Ben Nicholson Facts
Ben Nicholson (1894-1982) was the first English painter to create geometrical abstract paintings and reliefs that directly contributed to the international abstract movement.
Ben Nicholson was born near Uxbridge, England, on the outskirts of London, on April 10, 1894. His father, William Nicholson, and his uncle, James Pryde, were leading painters of their generation in England, and his mother was also a painter. Nicholson had little formal artistic training, except for one term at the Slade School of Fine Arts in London in 1911, where he began working with jugs, cups, mugs and bottles, frequent subjects of his later work. Nicholson left the school because he was dissatisfied with the provincial character of painting taught there and wanted to find his own way.
Influenced by Cubism
After traveling in Europe, Nicholson went to Pasadena, California, in 1921. While there, he saw his first Cubist work — a painting by Picasso. He later said that "none of the actual events in one's life have been more real than that, and it still remains a standard by which I judge any reality in my own world."
Nicholson's landscapes and still lifes of the early 1920s are mostly soft and luminous, with delicate colors and fluid, indeterminate forms. In 1922 in London, he had his first one-man show. His landscapes of the later 1920s reveal his poetic feeling for nature which was an important element in his work. There is a remarkable freedom in the treatment of scale and perspective in his work, and the forms often have a playful, toylike character. His almost naive approach has something in common with the work of Christopher Wood, with whom Nicholson was closely associated during the 1920s. Along with Wood, in 1928 he discovered at St. Ives in Cornwall the work of Alfred Wallis, the greatest modern English primitive. The work of Wallis had a profound effect on Nicholson.
Nicholson's still lifes of the late 1920s and early 1930s show a gradually increasing concern with structure under the influence of late Cubism. After his meeting in 1931 with the sculptor Barbara Hepworth, who became his second wife, he made frequent trips to Paris, visiting the studios of Piet Mondrian, Georges Braque, Constantin Brancusi, and other leading artists. These artists prompted Nicholson's conversion in 1933 to abstract art. He joined the group Abstraction-Création in Paris and in the following years became the principal link between the international abstract movement and England. His works of this period, perhaps his finest, consist of geometrical abstract paintings composed of rectangles and circles of clear, uniform colors and of carved white reliefs of extraordinary purity, made from wood and synthetic board. These works are perhaps closest to the neoplasticism of Mondrian, who lived in London from 1938 to 1940 and was in close contact with Nicholson and his wife. During this period in London, Nicholson edited Circle, a publication on constructivist art, and joined an avant-garde artists' group called Unit One.

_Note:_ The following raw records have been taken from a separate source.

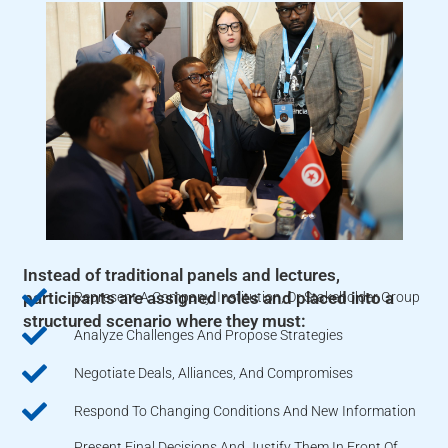
Instead of traditional panels and lectures,
participants are assigned roles and placed into a
Represent A Company, Institution, Or Stakeholder Group
structured scenario where they must:
Analyze Challenges And Propose Strategies
Negotiate Deals, Alliances, And Compromises
Respond To Changing Conditions And New Information
Present Final Decisions And Justify Them In Front Of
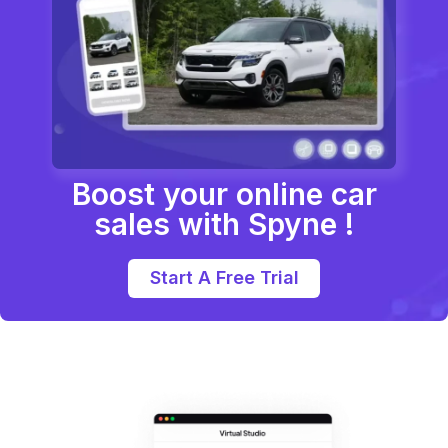
Boost your online car
sales with Spyne !
Start A Free Trial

In 1939, shortly after the outbreak of World War II, Nicholson and his family moved from London to St. Ives in Cornwall. There he began to turn away from the severity, purity, and strictly rectilinear structure of his works. He made paintings and drawings of the harbors and landscapes of western Cornwall and still lifes in an abstracted form of late Cubism, in which the objects are indicated by overlapping linear silhouettes, with silvery tones enlivened by small patches of brilliant color.
It was not until Nicholson was well into his fifties that he began to receive international attention. In 1952, he took first prize at the Carnegie International Art Exhibition in Pittsburgh. In 1954 he won the Ulissi Prize at the Venice Biennale. The next year he won the Governor of Tokyo's Award and was honored by the Belgian Art Critics in Paris. In 1956 he won the Guggenheim International Award. Beginning in the mid-1950s and especially after his move to Switzerland, near Ascona, in 1956, Nicholson's work consisted mainly of reliefs and linear drawings. Unlike his white reliefs of the 1930s, his later ones have contrasting stony textures and the shapes are tilted in different directions; they are usually carved in hardboard with a razor blade in very low relief.
In 1968, Queen Elizabeth II made Nicholson a member of the Order of Merit. London's Tate Gallery has housed scores of his paintings.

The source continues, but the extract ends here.